== Segment start ==

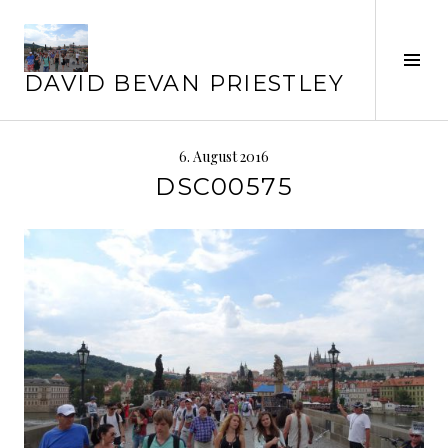
Springe
zum
Inhalt
Seit
DAVID BEVAN PRIESTLEY
ums
6. August 2016
DSC00575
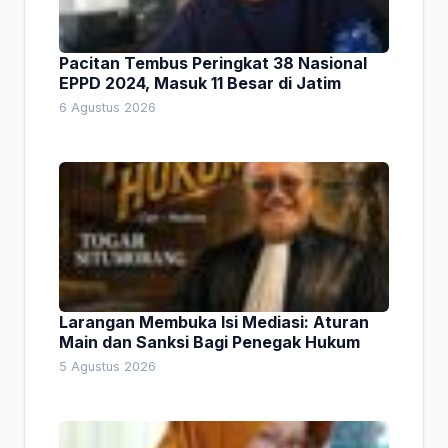
Pacitan Tembus Peringkat 38 Nasional
EPPD 2024, Masuk 11 Besar di Jatim
6 Agustus 2026
Larangan Membuka Isi Mediasi: Aturan
Main dan Sanksi Bagi Penegak Hukum
5 Agustus 2026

== Segment end ==

## Instructions to follow
Keeping the pictures out, output the records from above exactly and completely.

## Answer to the exercise
Springe
zum
Inhalt
Seit
DAVID BEVAN PRIESTLEY
ums
6. August 2016
DSC00575
Pacitan Tembus Peringkat 38 Nasional
EPPD 2024, Masuk 11 Besar di Jatim
6 Agustus 2026
Larangan Membuka Isi Mediasi: Aturan
Main dan Sanksi Bagi Penegak Hukum
5 Agustus 2026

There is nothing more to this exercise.